2013 LEGACY INDUCTEE DISTRICT 2

Harley Everett Abarr (1924-2012)

Harley Everett Abarr was born September 7, 1924, in Bismarck, North Dakota to Carl & Lillian (Jones) Abarr. His father, Carl Emmett Abarr was born in Redding, Iowa in 1894. After Carl’s honorable discharge from the Marine Corp he married Harley’s mother, a nursing student, in October of 1921. They made their home in Parshall, North Dakota. Harley had three brothers Don, Robert and Lorin and two sisters, Anna May and Edith.

Carl and Lillian moved to free land that was available for homesteading in Carbon County. 160 acres were available to those who could prove up the land and build a dwelling on the acreage. These young pioneers settled in the community of Dryhead, Montana with 65 other families in the surrounding area.
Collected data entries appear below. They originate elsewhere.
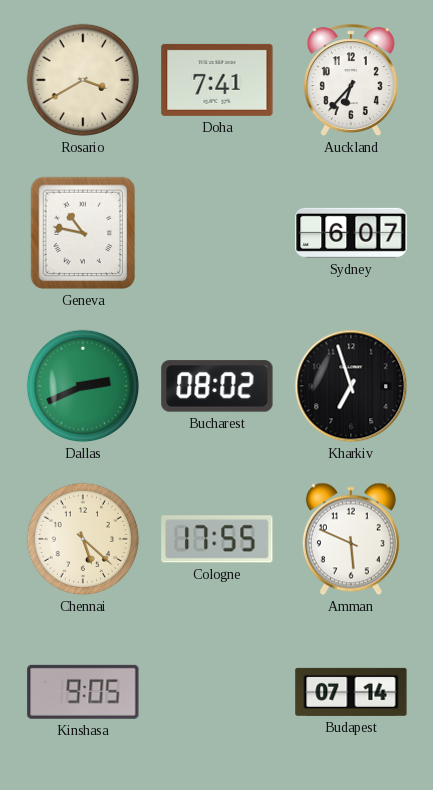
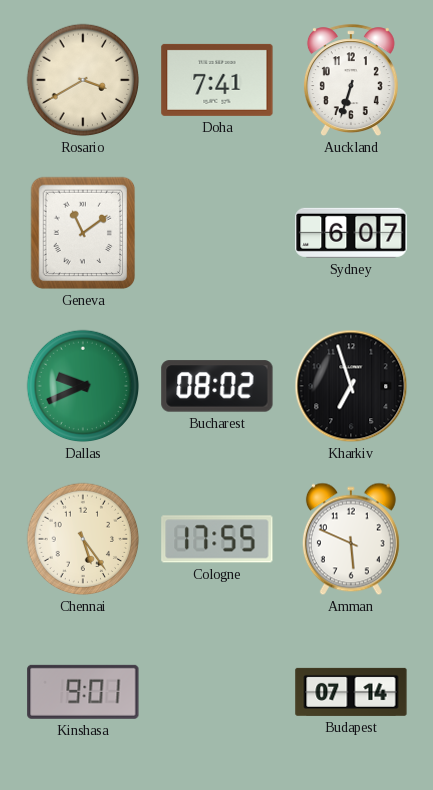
Auckland: 6:37 -> 6:33
Geneva: 10:47 -> 11:09
Dallas: 2:41 -> 9:41
Chennai: 5:22 -> 5:24
Kinshasa: 9:05 -> 9:01
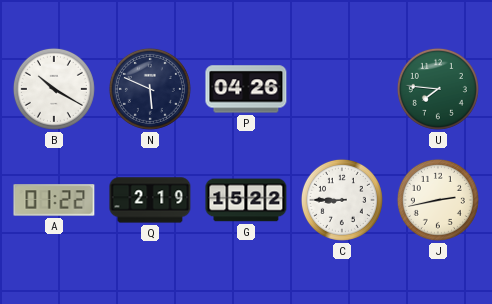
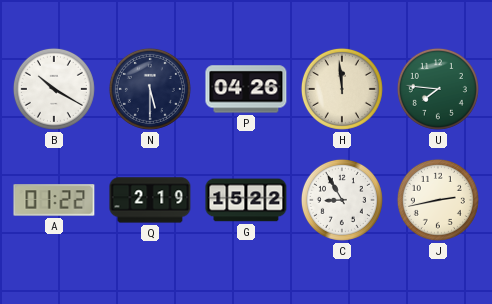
N: 5:49 -> 5:30
H: none -> 11:59
C: 8:45 -> 8:55
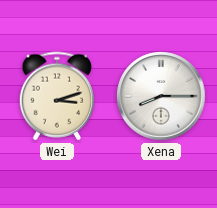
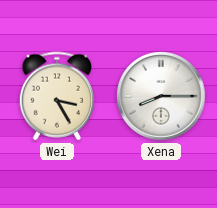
Wei: 3:12 -> 3:25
Because of the Great Depression, it was a struggle to find food for family as well as livestock. At that time, many boys did the work of men, as did the Abarr boys. They had a good pair of riding horses and work horses. At a very young age Harley learned how to saddle, ride, break and wrangle horses. He learned how to harness a work horse and repair all necessary tack. During the depression nothing was thrown away, and if boots wore out, every little scrap of leather was saved and carefully stored away for future use. Harley knew from a very young age that frugality meant survival in tough times.
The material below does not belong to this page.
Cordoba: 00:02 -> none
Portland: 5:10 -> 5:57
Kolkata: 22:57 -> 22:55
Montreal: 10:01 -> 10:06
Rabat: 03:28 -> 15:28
Because of his early training with horses and livestock he was able to leave home as a teenager and find work as a cowboy. Harley treated all animals with great care and respect throughout his lifetime.

Harley enlisted in the United States Navy in 1943, during World War II. He was in the thick of the war at the Battle of Midway in the North Pacific Ocean serving as a gunner on a naval destroyer. Harley was injured in the war, honorably discharged and returned to Montana to the life that he loved that of a working cowboy.
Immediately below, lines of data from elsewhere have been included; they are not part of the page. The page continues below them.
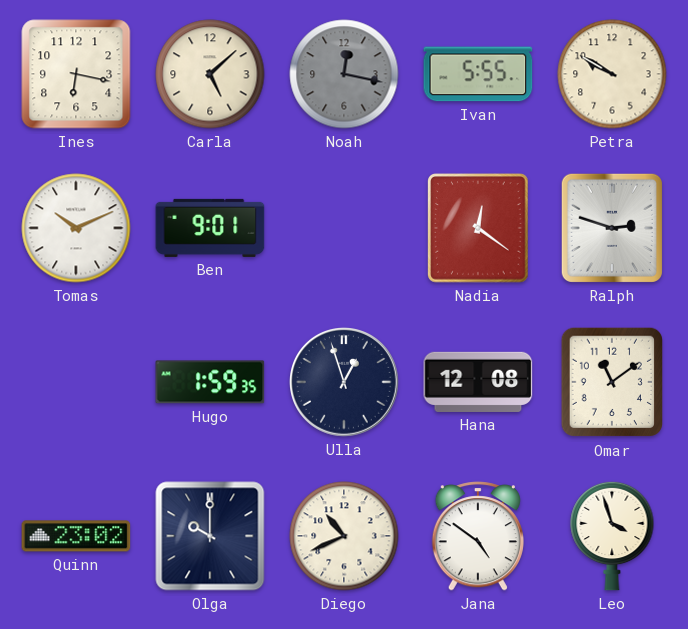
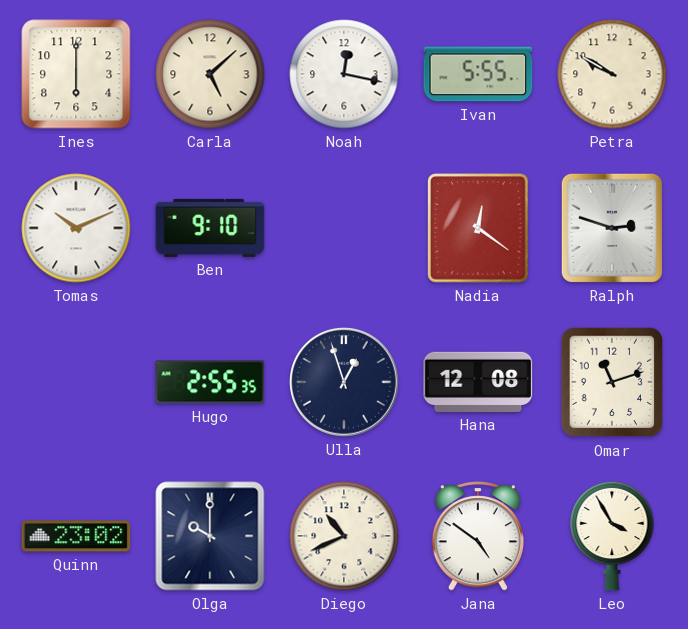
Ines: 6:17 -> 6:00
Noah dial: grey -> white
Ben: 9:01 -> 9:10
Hugo: 1:59 -> 2:55
Omar: 11:09 -> 11:12
Leo: 3:57 -> 3:55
Harley met the love of his life, Doris Deibel, on the Valley Dude Ranch in Cody, Wyoming. They were married on August 6, 1969. To this union one son was born, named John.

Harley worked on several different cow outfits in Montana & Wyoming during his life and kept a personal record of some of them to include:

Miller Outfit 1941-1942 25,000 Cattle

Q.B. Frayers 1942-1943 1,500 Horses, 12,000 Cattle

Pickford 1946 5,000 Cattle

Harvey Willcutt 1947 7,600 Cattle

Hoo Doo 1948-1949 4,000 Cattle

Two Dot 1950 2,000 Cattle

Miles City, MT 1951 2,000 Cattle

Antler Land Cattle Co, 1951-1954 Wyola, MT 120,000 Cattle

Arapahoe Ranch, Thermopolis, Wyoming, 10 round ups 1952-1965 4,500 Cattle

IL Elko 1957 10,000 Cattle

K4 Prescott, AZ 3,000 Cattle

Padlock Ranch Co, Dayton, WY 1952-1961

Ben Roberts, Alcova, WY 6,000 Cattle

John Graves, Sweetwater 1964 10,000 Cattle

John R. Scott, Hardin, MT 1963-1964 10,000 Cattle

LB Binion, Jordan, MT 1959-1969 2,000 Cattle, 500 Horses

Kramer Horse Ranch, Cohagen, MT 1955 2,500 Horses

Harley continued to work on ranches and feedlots into his early 80’s. He retired from the Dave Dutton place, where he had worked for several calving seasons, when his health no longer allowed him.

The closing chapter of his life was written when Harley Everett Abarr died December 9, 2012, at the age of 88 at the Eastern Montana Veterans Home in Glendive, Montana.

References:

Montana & Wyoming Ranches that he worked on: Information obtained from personal written history and timeline of Harley Everett Abarr, unpublished.